The Minority Rights Coalition partnered with the Black Student Alliance for its first Memory Monday, a project combating the University’s loss of collective institutional memory

Courtesy Abena Appiah-Ofori
Courtesy Abena Appiah-Ofori

Students from across the University gathered Monday in New Cabell Hall to attend the Minority Rights Coalition’s first Memory Monday presentation. The event — a collaboration between the MRC and Black Student Alliance — was attended by roughly 20 community members. 

The MRC is an umbrella organization that encompasses student leaders and organizers representing various marginalized groups on Grounds. These groups include Asian Leadership Council, the Black Student Alliance, Cultural Organization for Latin American Students, the Middle Eastern Leadership Council, the Muslim Students Association, the Native American Student Union, Muslim United, the Queer Student Union, Political Latinxs United for Movement and Action in Society at U.Va., undocUVA and the Organization for African Students.

“We are committed to building community among ... marginalized groups by engaging in anti-racist, anti-sexist, anti-imperialist, and anti-capitalist resistance and collective learning,” said Abena Appiah-Ofori, MRC chair and third-year College student.

In a social media announcement about the series, MRC explained Memory Mondays serve to maintain a collective institutional memory of the University’s minority organizations’ histories, which can often be forgotten due to the four-year turnover of students.
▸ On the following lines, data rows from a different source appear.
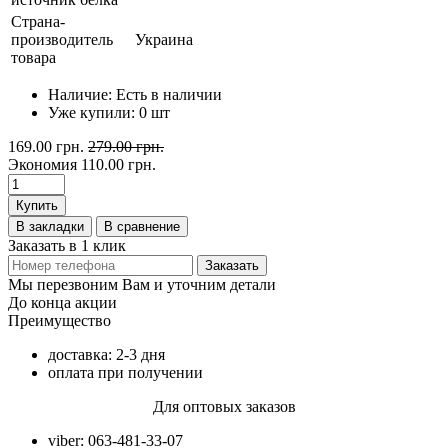
Страна-
производитель
Украина
товара
Наличие:
Есть в наличии
Уже купили:
0
шт
169.00 грн.
279.00 грн.
Экономия
110.00 грн.
Купить
В закладки
В сравнение
Заказать в 1 клик
Заказать
Мы перезвоним Вам и уточним детали
До конца акции
Преимущество
доставка: 2-3 дня
оплата при получении
Для оптовых заказов
viber: 063-481-33-07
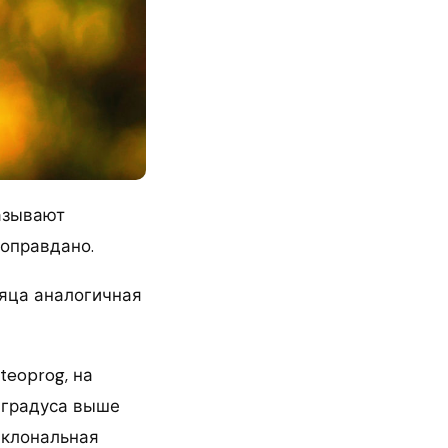
называют
 оправдано.
сяца аналогичная
teoprog, на
 градуса выше
иклональная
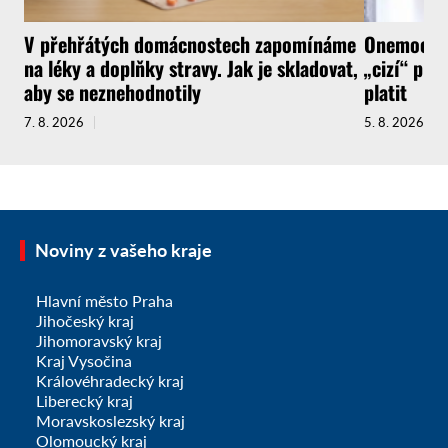
V přehřátých domácnostech zapomínáme
Onemocnít
na léky a doplňky stravy. Jak je skladovat,
„cizí“ pra
aby se neznehodnotily
platit
7. 8. 2026
5. 8. 2026
Noviny z vašeho kraje
Hlavní město Praha
Jihočeský kraj
Jihomoravský kraj
Kraj Vysočina
Královéhradecký kraj
Liberecký kraj
Moravskoslezský kraj
Olomoucký kraj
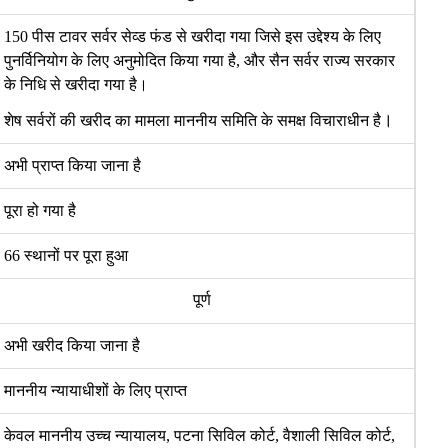
150
पीस टावर सर्वर सेव्ड फंड से खरीदा गया जिसे इस उद्देश्य के लिए
पुनर्विनियोग के लिए अनुमोदित किया गया है
,
और सैन सर्वर राज्य सरकार
के निधि
से खरीदा गया है।
।
शेष सर्वरों की खरीद का मामला माननीय समिति के समक्ष विचाराधीन है
अभी प्राप्त किया जाना है
पूरा हो गया है
66
स्थानों पर पूरा हुआ
पूर्ण
अभी खरीद किया जाना है
माननीय न्यायाधीशों के लिए प्राप्त
केवल माननीय उच्च न्यायालय
,
पटना सिविल कोर्ट
,
वैशाली सिविल कोर्ट
,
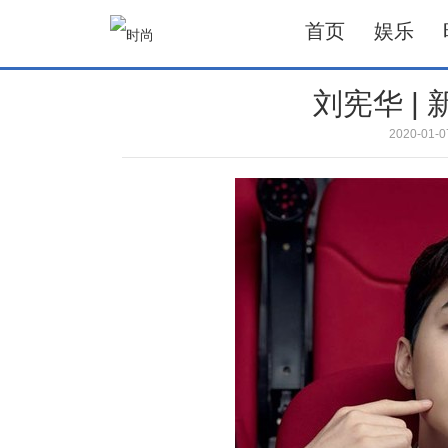
首页
娱乐
刘宪华 |
2020-01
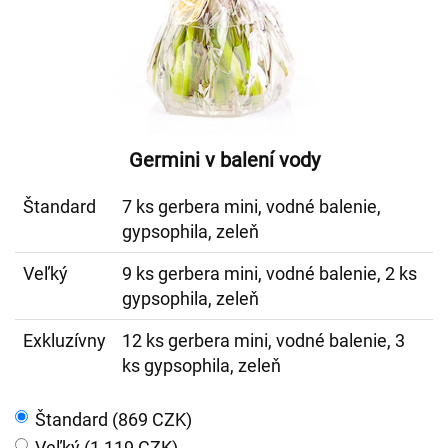
Germini v balení vody
Štandard
7 ks gerbera mini, vodné balenie,
gypsophila, zeleň
Veľký
9 ks gerbera mini, vodné balenie, 2 ks
gypsophila, zeleň
Exkluzívny
12 ks gerbera mini, vodné balenie, 3
ks gypsophila, zeleň
Štandard (869 CZK)
Veľký (1 119 CZK)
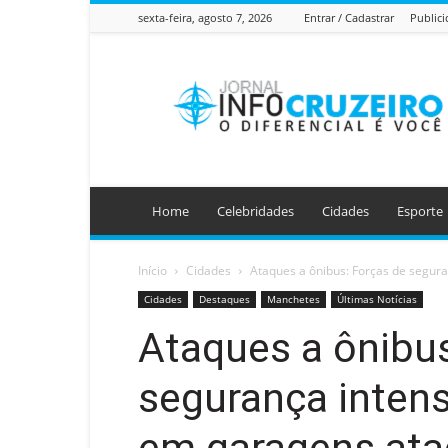
sexta-feira, agosto 7, 2026
Entrar / Cadastrar
Public
Jornal
Info
Cruzeiro
Home
Celebridades
Cidades
Esporte
Início
Cidades
Ataques a ônibus: Forças de segur
Cidades
Destaques
Manchetes
Últimas Notícias
Ataques a ônibus
segurança intens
Institutional memory refers to information held by an institution’s members which provides an understanding of its history, culture and the stories behind its decisions. 

Appiah-Ofori said she was inspired to start Memory Mondays after noticing how many of the University’s past student demonstrations  are unknown to current University students, such as protests following law enforcement’s unjust beating of Martese Johnson in 2015 and the gatherings following the 2017 white supremacist attacks on Charlottesville.

“Most of the past student protests and calls to hold the University accountable have gone undocumented and are unknown to the current student population [and] even the leaders holding the positions that organized them in the past,” Appiah-Ofori wrote. 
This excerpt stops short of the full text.